Météo France annonce un week-end chargé de nuage, Mat(éo France) est plus indulgent avec mes nerfs. Il pense que le ciel sera découvert sur les alpes du Sud. Avec tout de même beaucoup de neige dans la nuit de Vendredi à Samedi.
Comment ça du ciel bleu. Beaucoup de neige, ce n’est pas grave, on trouvera bien des cascade pas trop exposées. Mais pourquoi ai-je dis on ? Je suis tout seul pour l’instant, et on est quand même vendredi, qui pis est les aiguilles indiquent 15h30.
J’ai contacté toutes mes connaissances. Du blessé au pas motivé, je suis seul. Certain ont donné mes coordonnées à des amis au cas où il y aurait parmi l’un d’eux quelqu’un d’aussi motivé que moi. Raté !
En pleine bourre contre-productive à mon bureau, discuter de choses et d’autres, mais surtout pas de niveau piézométrique ou d’équivalence de perméabilité, mon téléphone sonne. Numéro caché.
- Allo !
- Bonjour, c’est Un-Bon-Gros-Crétin de C2C.
- Bonjour,
- J’ai vu que tu cherchais quelqu’un pour aller faire de la cascade !
- Eh ben oui !
Le piège viens de se refermer sur moi. La machine est lancée et désormais incontrôlable. Nous discutons pendant quelques dizaines de minutes. Tout concorde sur le papier, on veux faire de la cascade de glace, on peux se faire héberger. C’est parti.
Je profite des dernières semaines de congé maternité de ma chef pour filer en douce 1h avant mon horaire normal. Et c’est parti pour un voyage dans les Alpes.
Encore un voyage avec un inconnu. Toujours la même méthode, le même intermédiaire : le meetic de la grimpe Camptocamp. Encore et toujours les mêmes remarques de mes collègues de bureau : « T’as pas peur de partir avec le premier venu comme ça. Tu ne le connais pas et lui laisse presque ta vie entre ses mains… »

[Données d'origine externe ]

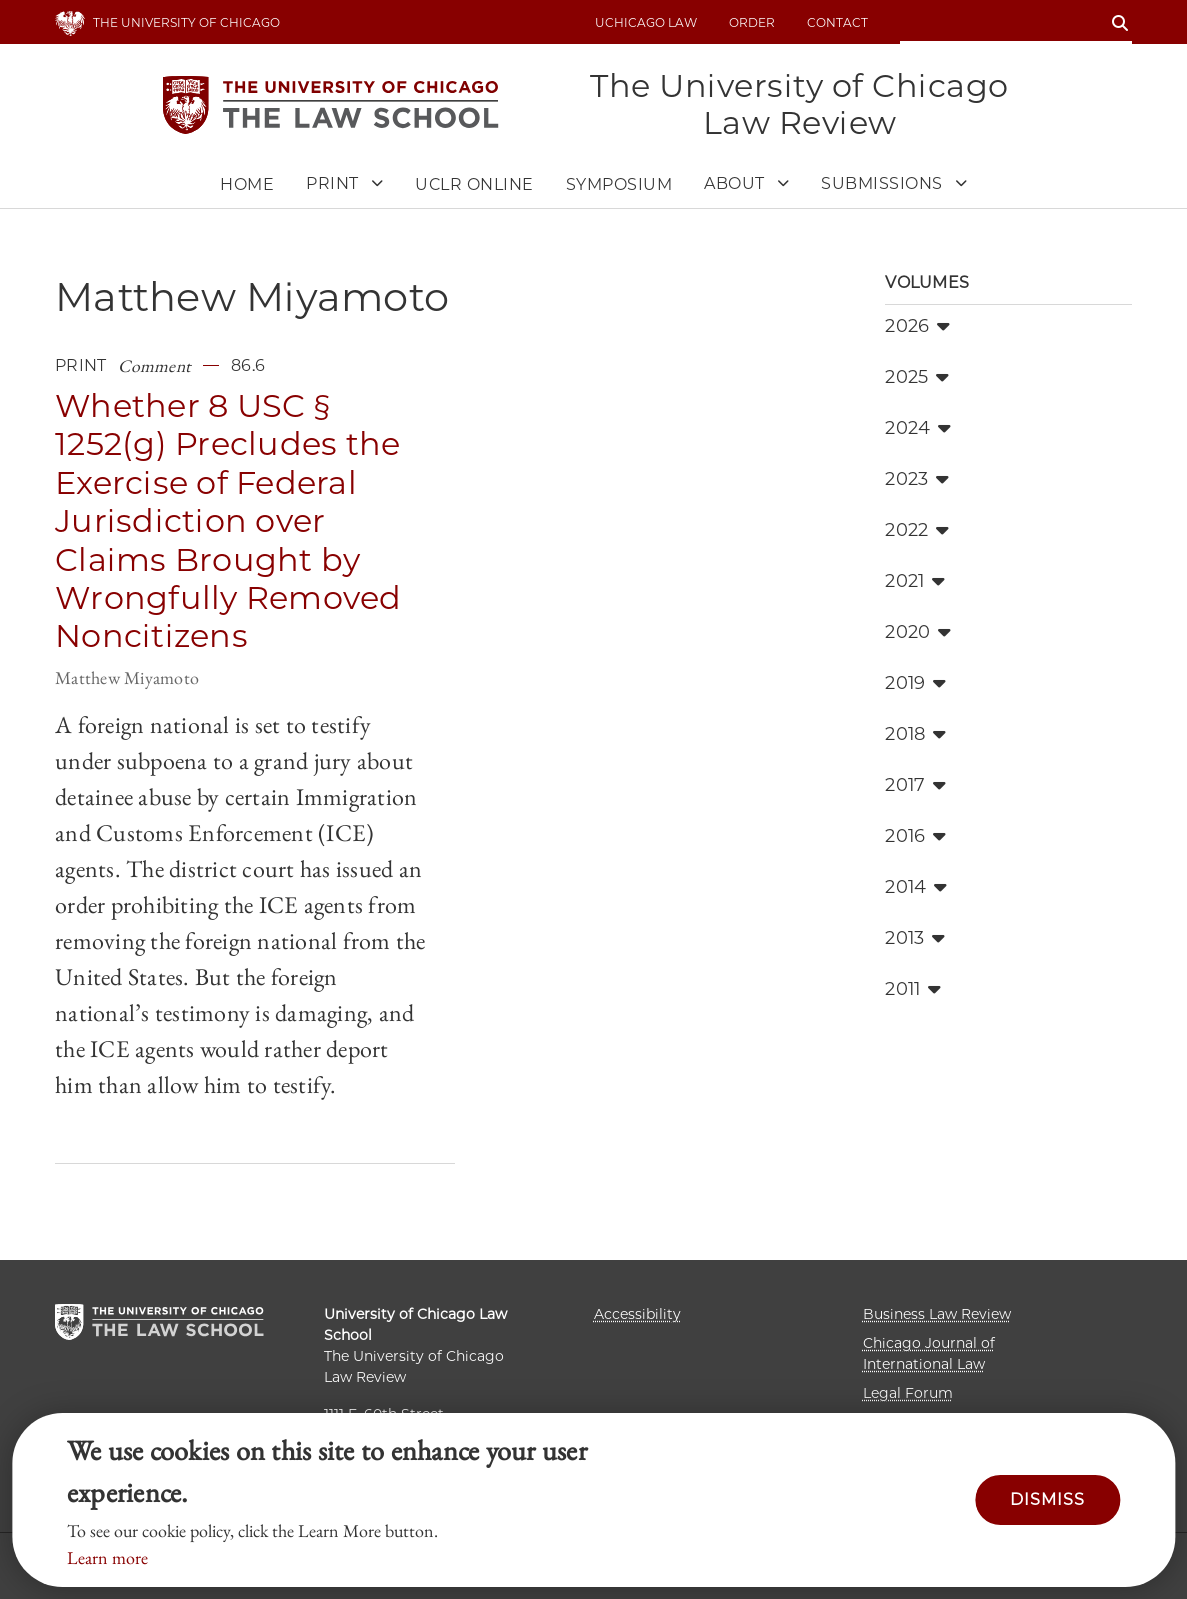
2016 (915, 836)
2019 (915, 683)
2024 (918, 428)
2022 (917, 530)
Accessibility (637, 1314)
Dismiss (1047, 1499)
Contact (837, 22)
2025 (917, 377)
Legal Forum (908, 1393)
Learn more (107, 1557)
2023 (917, 479)
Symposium (619, 184)
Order (752, 22)
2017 (915, 785)
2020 (918, 632)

Moi ce qui me grise le plus, c’est à chaque fois de toujours raconter sa vie alpinistique à tous ces compagnons d’un jour. Tu sais j’ai fais si…, j’ai fais ça… Eh puis là je me suis pris un gros but bien méchant, on a du faire des rappels dans la nuit. A chaque fois raconter ses exploits. Et quand on arrive sur le terrain de la vie privée, du travail, de la famille ça en devient même presque pathétique.
Mais cette fois-ci je n’ai pas besoin de beaucoup parler. Un-Bon-Gros-Crétin s’en charge. Qu’est-ce qu’il cause. Et fort en plus. Le stéréotype du provençal. J’aurai bien essayé de parler un peu de moi, faire semblant de m’intéresser à ce qu’il dit, mais au bout de quelques minutes je n’ai plus besoin il est lancé. Enfin ça me donne mal à la tête quand même tout ça.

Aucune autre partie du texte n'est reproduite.